The “Power Of Stillness” In The Sacred Liturgy
By JAMES MONTI
In his 2007 apostolic exhortation Sacramentum Caritatis, Pope Benedict XVI spoke of what he so aptly called the “ars celebrandi, the art of proper celebration” (n. 38). As a sort of a corollary to this superb concept, I would propose that there is also an “ars servandi,” an “art of serving” in the sacred liturgy exercised by those who in various capacities assist at the altar, whether as assisting clergy or as altar boys.

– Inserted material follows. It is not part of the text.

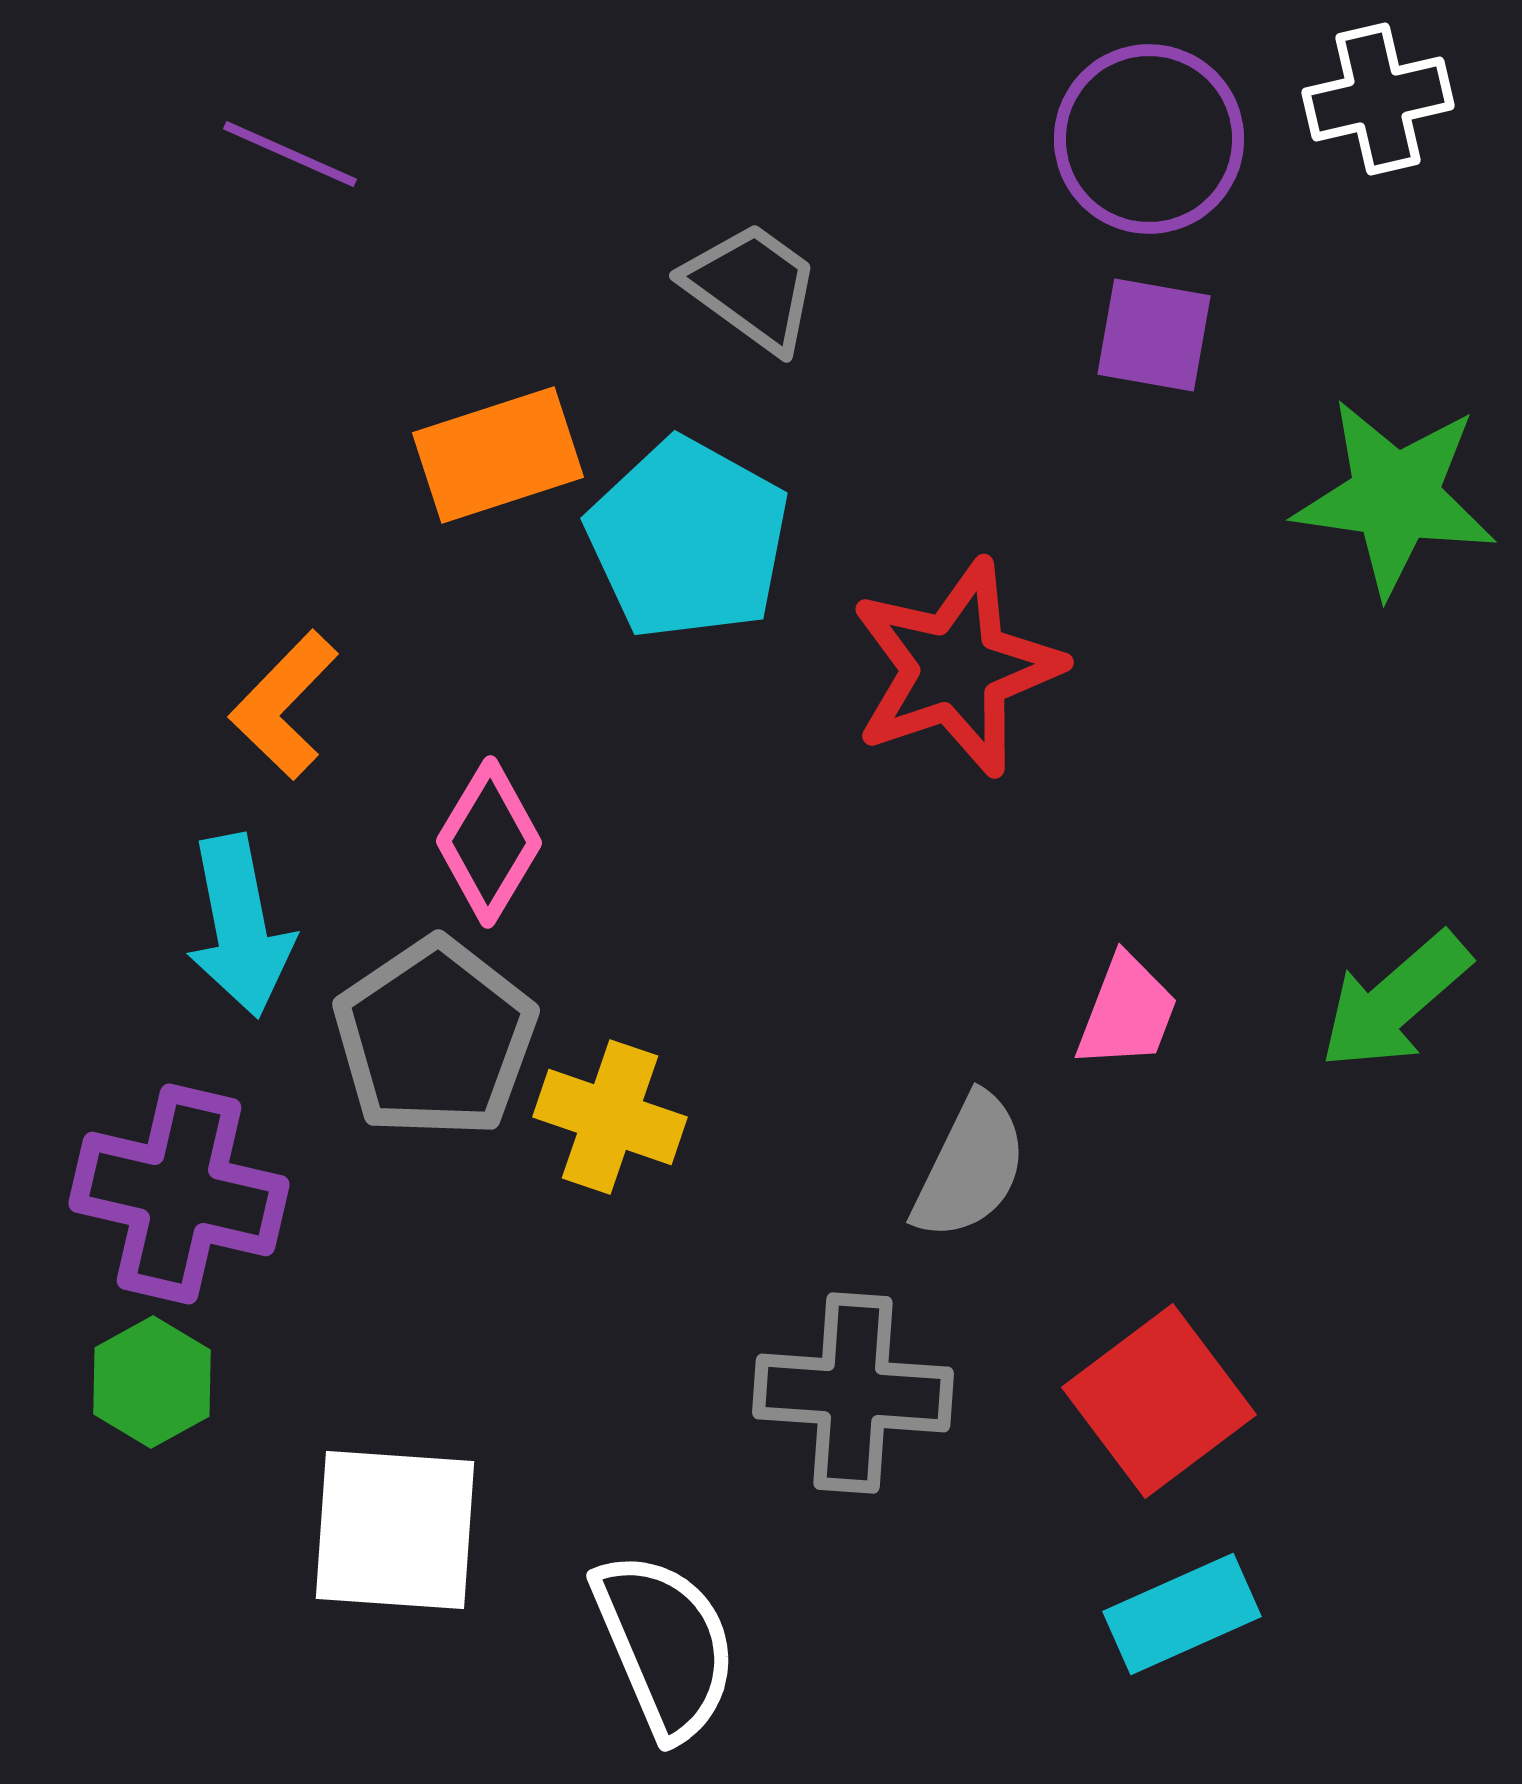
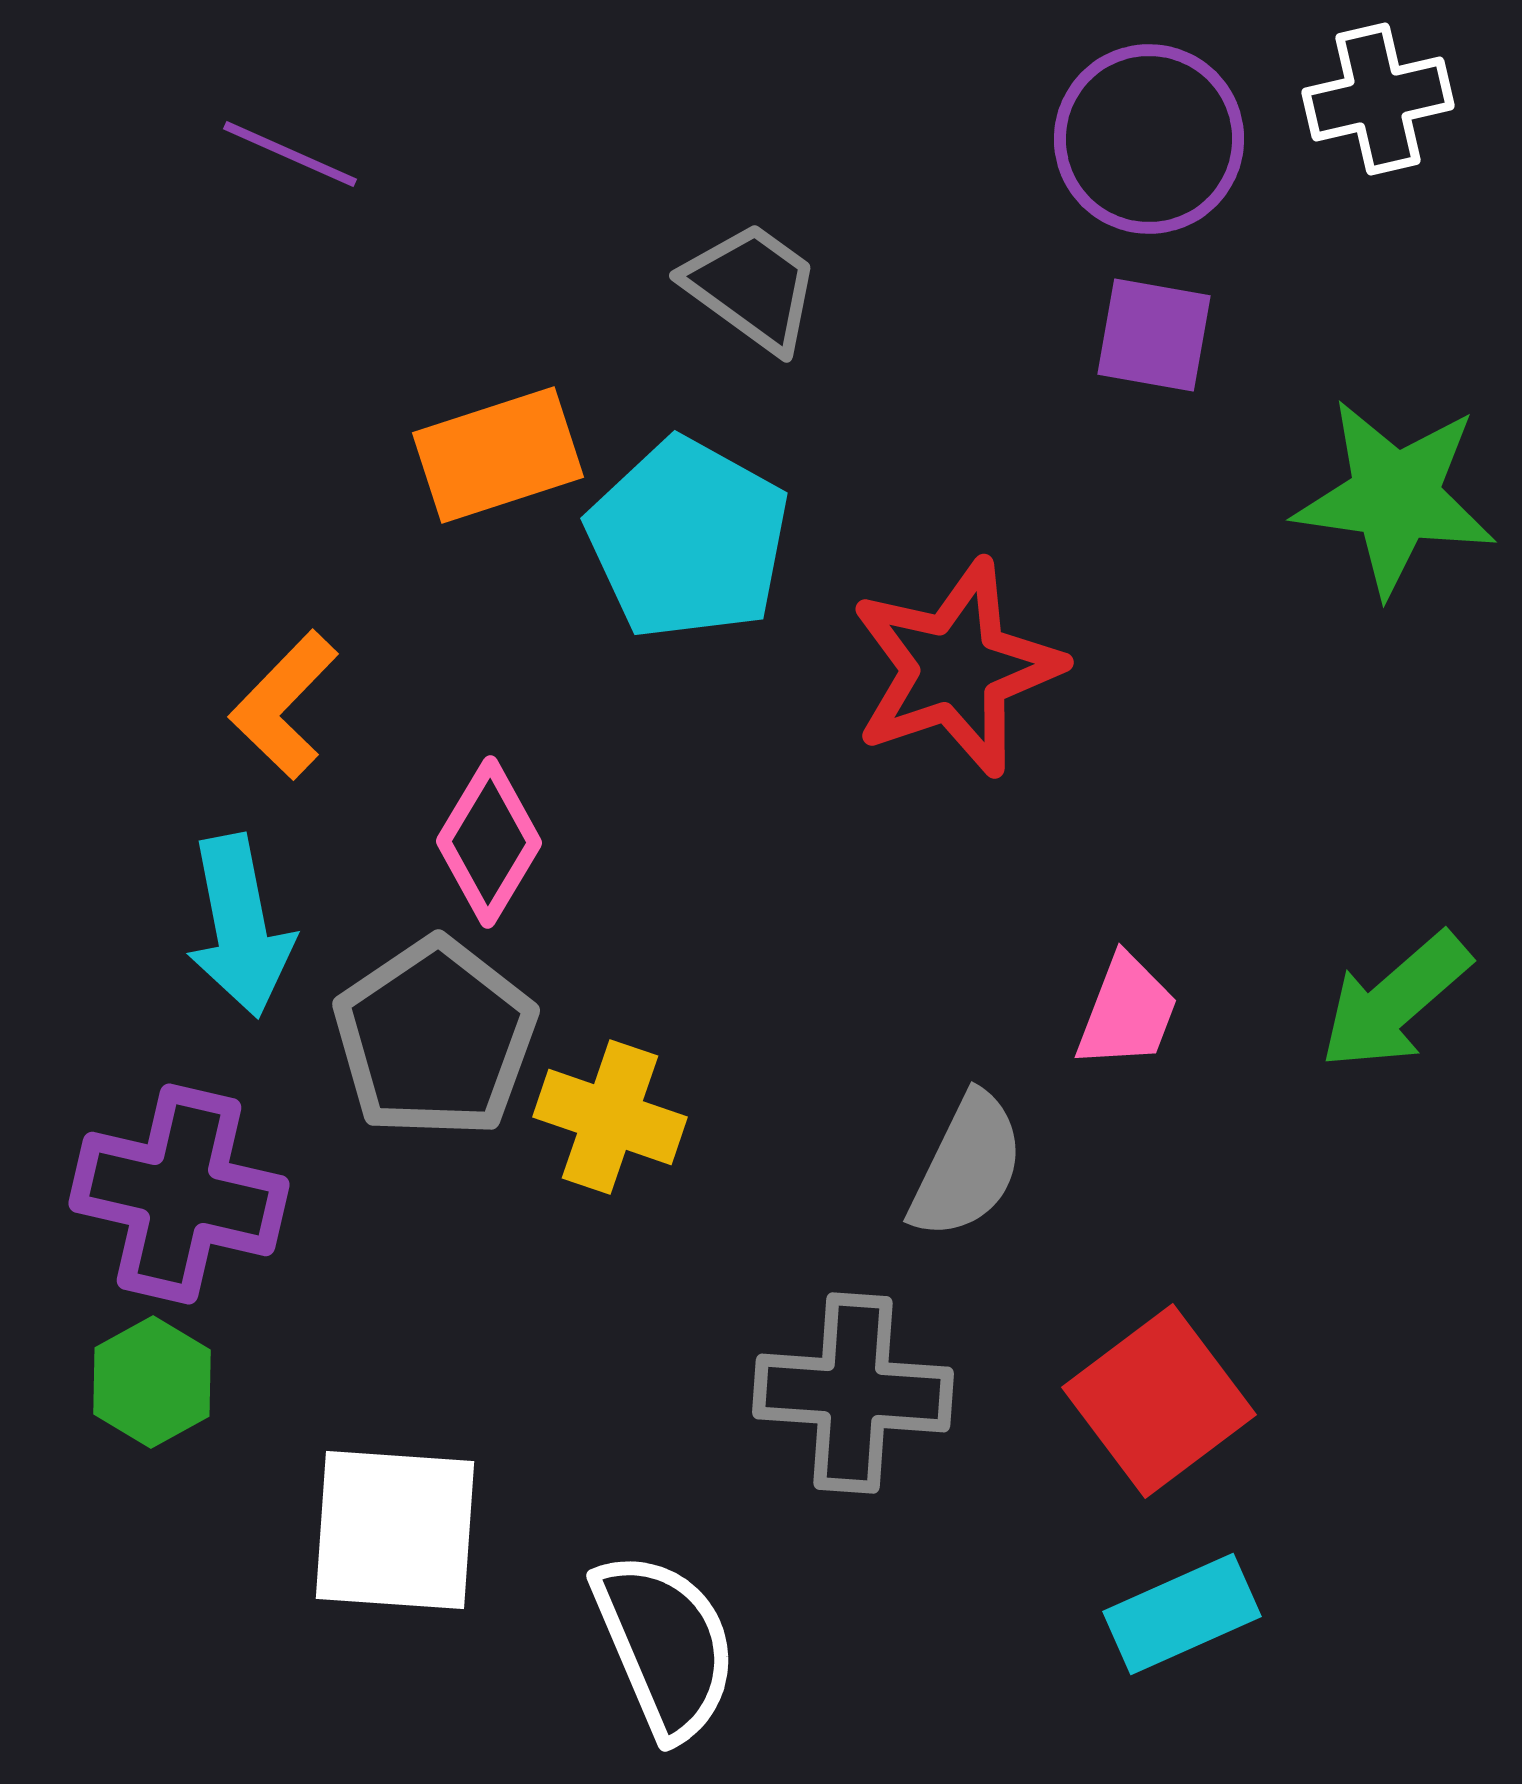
gray semicircle: moved 3 px left, 1 px up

At the church where on Sunday afternoons I attend the Traditional Latin Mass, there is an utterly amazing team of altar boys young and old who have truly mastered the “ars servandi.” For quite a few years now, this team has had an excellent methodology of passing on to incoming pint-sized “rookies” the special skills and discipline it takes to serve with reverence, attentiveness, and pinpoint precision. Their deportment communicates a message that what is transpiring at the altar is unutterably sacred, so sacred and awesome that it ought to stun us, as it were, into a state of rapt attention.
Stillness could be described as a visual silence. And hence, like the “power of silence” of which His Eminence Robert Cardinal Sarah speaks so well, one can say that there is likewise the “power of stillness.” In the sacred liturgy there are moments of purposeful stillness, when activity and motion cease in order to communicate a message about the sacred.
One or more of those assisting in the sanctuary stop and stand at attention, totally still, as, for example, during the singing of the Gloria. There are moments also when the celebrant himself remains totally still, as for example, during the singing of the Gradual, the celebrant sitting with his hands resting upon his lap, his face gazing forward without looking about at anyone or anything. In drama too, whether it be a play, an opera, or a movie, stillness is highly evocative, with the motionless stand or stare of an actor serving to express unspoken thoughts.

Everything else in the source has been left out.